BEGIN DATA RECORDS

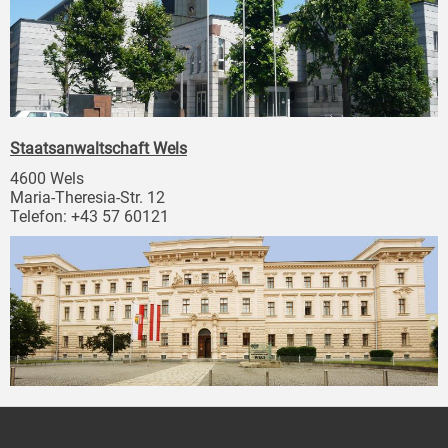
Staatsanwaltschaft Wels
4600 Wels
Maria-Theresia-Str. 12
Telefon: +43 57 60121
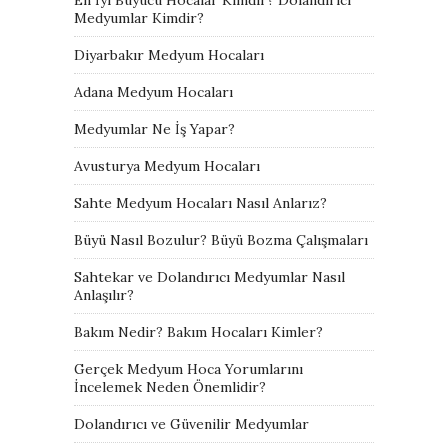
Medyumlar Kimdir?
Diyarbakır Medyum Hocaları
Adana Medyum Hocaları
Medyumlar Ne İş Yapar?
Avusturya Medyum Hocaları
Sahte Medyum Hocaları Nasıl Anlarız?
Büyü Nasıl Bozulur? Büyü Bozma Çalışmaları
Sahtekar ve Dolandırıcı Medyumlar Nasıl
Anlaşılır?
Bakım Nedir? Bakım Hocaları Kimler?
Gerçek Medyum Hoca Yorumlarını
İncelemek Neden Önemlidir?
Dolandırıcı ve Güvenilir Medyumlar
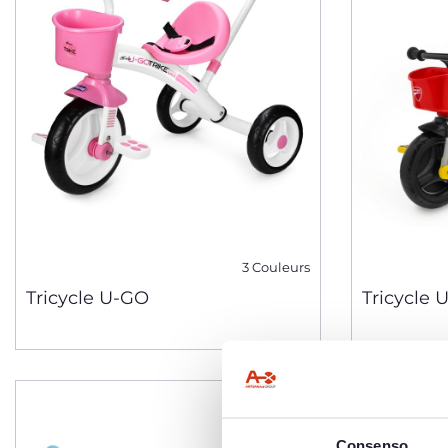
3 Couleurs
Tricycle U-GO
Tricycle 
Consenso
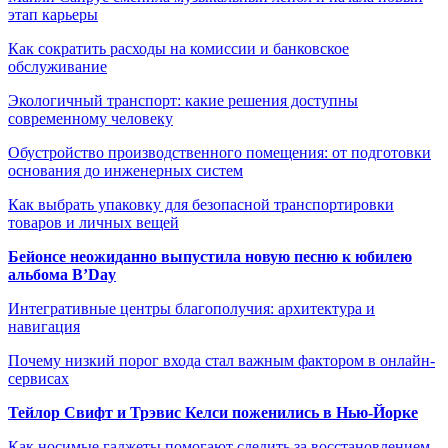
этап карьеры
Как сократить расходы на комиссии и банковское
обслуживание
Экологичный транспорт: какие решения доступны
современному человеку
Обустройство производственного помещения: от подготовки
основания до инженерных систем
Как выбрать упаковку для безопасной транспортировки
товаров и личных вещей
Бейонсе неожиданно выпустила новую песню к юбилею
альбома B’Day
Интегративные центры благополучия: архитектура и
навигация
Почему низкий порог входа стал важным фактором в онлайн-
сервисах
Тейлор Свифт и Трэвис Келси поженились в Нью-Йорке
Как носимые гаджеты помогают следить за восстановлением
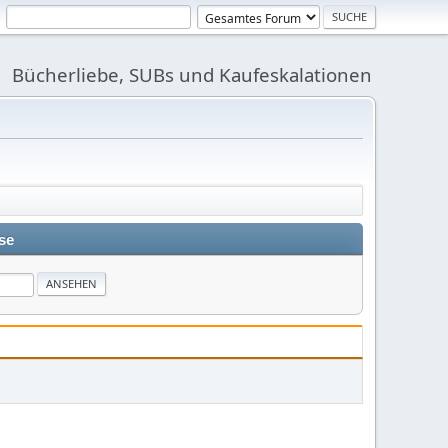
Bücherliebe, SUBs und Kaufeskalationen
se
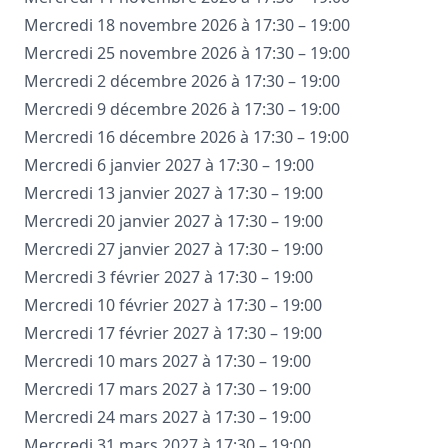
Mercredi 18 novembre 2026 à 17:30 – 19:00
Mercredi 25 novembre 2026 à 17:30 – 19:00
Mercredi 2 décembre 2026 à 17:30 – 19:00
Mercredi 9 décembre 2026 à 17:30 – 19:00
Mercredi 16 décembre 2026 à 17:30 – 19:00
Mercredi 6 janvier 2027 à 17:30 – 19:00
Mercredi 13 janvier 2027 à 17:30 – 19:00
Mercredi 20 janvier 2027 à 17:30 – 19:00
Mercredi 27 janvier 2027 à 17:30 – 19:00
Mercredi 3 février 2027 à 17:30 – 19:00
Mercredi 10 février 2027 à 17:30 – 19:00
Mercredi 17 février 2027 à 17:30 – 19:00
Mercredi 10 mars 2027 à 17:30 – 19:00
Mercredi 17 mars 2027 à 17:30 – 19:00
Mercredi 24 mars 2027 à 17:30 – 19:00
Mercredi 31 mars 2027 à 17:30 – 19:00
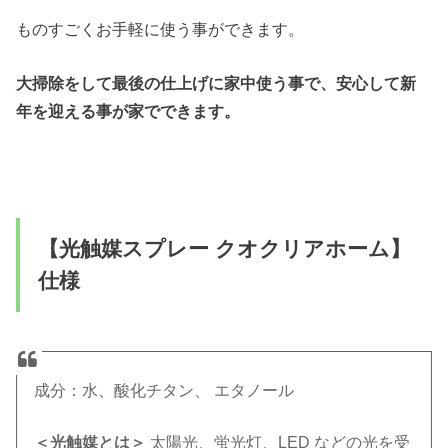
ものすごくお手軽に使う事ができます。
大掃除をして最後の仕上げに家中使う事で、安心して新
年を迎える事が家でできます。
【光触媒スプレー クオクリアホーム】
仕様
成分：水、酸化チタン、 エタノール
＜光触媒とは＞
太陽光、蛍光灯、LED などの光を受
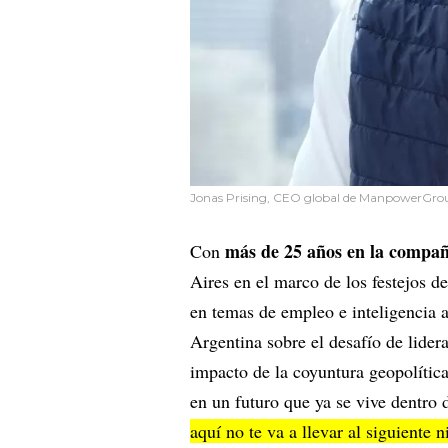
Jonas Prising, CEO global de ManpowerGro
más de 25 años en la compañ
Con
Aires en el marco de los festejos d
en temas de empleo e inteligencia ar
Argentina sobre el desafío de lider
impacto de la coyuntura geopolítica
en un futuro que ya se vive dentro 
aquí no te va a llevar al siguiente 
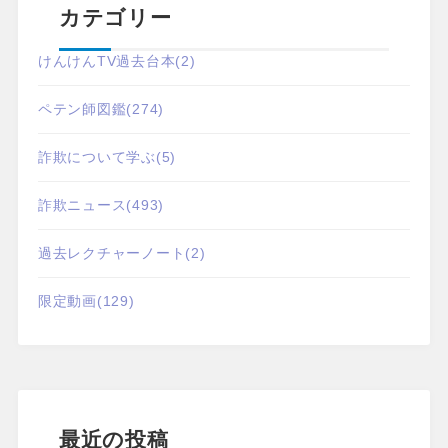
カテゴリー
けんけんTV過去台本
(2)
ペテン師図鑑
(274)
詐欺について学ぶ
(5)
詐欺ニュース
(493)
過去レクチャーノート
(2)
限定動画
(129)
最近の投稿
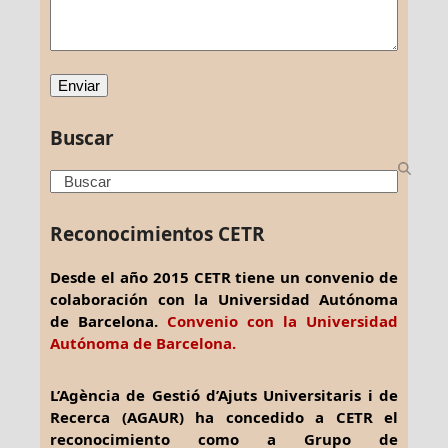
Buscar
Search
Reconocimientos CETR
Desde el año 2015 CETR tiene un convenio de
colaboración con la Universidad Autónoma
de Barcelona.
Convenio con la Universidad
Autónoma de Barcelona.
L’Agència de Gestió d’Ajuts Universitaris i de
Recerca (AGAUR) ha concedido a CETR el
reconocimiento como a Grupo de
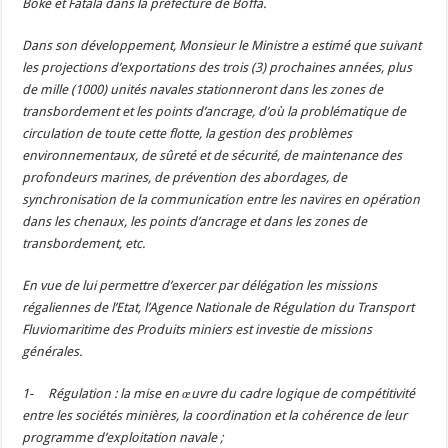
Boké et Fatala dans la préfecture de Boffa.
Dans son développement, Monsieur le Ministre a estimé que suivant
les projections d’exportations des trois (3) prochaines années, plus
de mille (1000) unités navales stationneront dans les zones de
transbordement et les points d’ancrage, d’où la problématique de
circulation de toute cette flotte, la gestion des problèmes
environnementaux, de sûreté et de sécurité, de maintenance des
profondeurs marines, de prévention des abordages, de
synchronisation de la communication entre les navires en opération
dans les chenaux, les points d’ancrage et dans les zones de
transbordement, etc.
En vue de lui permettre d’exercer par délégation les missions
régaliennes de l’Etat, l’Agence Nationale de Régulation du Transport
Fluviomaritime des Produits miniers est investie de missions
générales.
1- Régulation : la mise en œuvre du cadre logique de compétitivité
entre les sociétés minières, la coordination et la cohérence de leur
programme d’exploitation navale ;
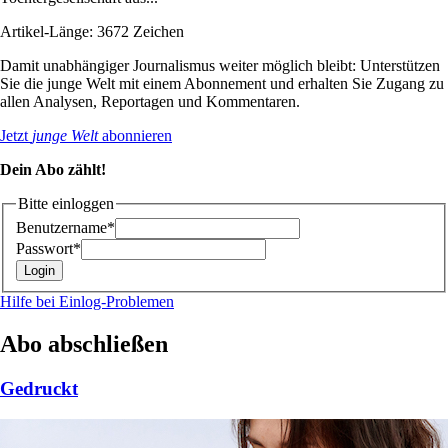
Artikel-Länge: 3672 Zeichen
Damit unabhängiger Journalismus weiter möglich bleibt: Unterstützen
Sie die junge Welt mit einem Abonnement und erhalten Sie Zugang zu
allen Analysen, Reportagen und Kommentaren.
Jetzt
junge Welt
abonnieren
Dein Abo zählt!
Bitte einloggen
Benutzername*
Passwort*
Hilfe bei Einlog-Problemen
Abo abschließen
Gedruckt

END DATA RECORDS
BEGIN DATA RECORDS

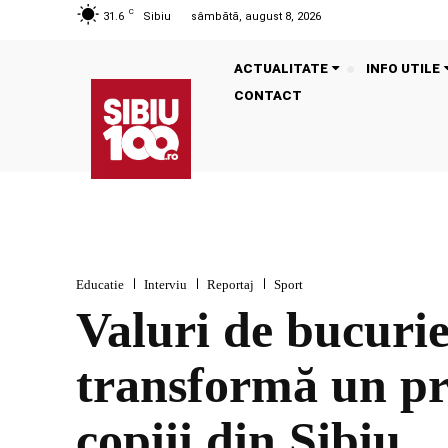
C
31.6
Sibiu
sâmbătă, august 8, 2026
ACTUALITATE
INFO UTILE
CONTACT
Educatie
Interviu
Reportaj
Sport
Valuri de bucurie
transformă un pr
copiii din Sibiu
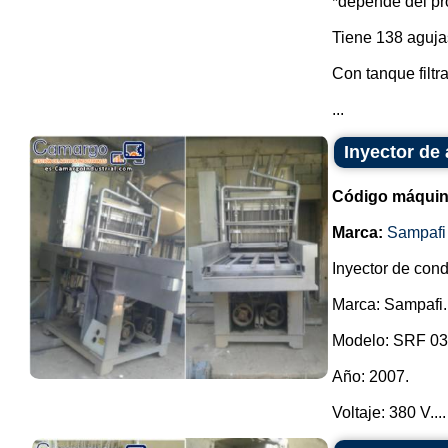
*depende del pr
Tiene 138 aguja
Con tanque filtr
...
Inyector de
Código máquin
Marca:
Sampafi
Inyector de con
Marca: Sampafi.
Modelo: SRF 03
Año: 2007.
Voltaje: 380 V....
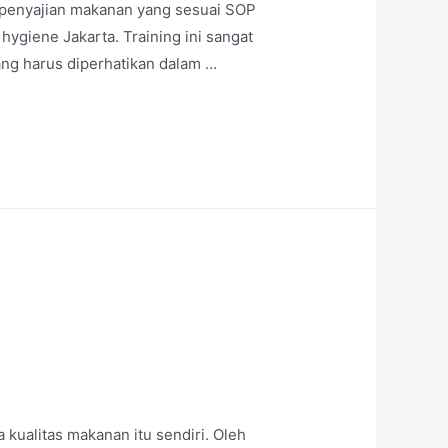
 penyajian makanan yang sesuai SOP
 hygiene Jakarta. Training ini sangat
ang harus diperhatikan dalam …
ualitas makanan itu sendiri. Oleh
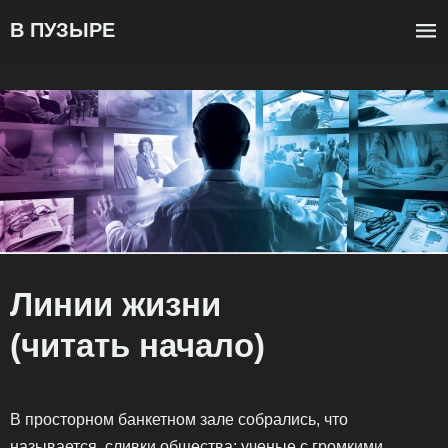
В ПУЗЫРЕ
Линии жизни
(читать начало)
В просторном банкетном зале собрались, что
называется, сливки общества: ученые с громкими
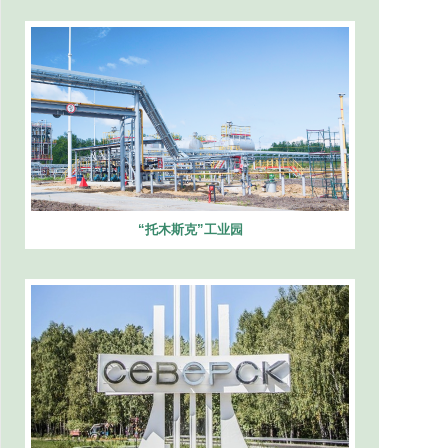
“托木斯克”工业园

END DATA RECORDS

### WHAT IS REQUIRED
Each line of the material that contains "Barcelona" is to be counted, and only the total stated.

### TASK OUTPUT
2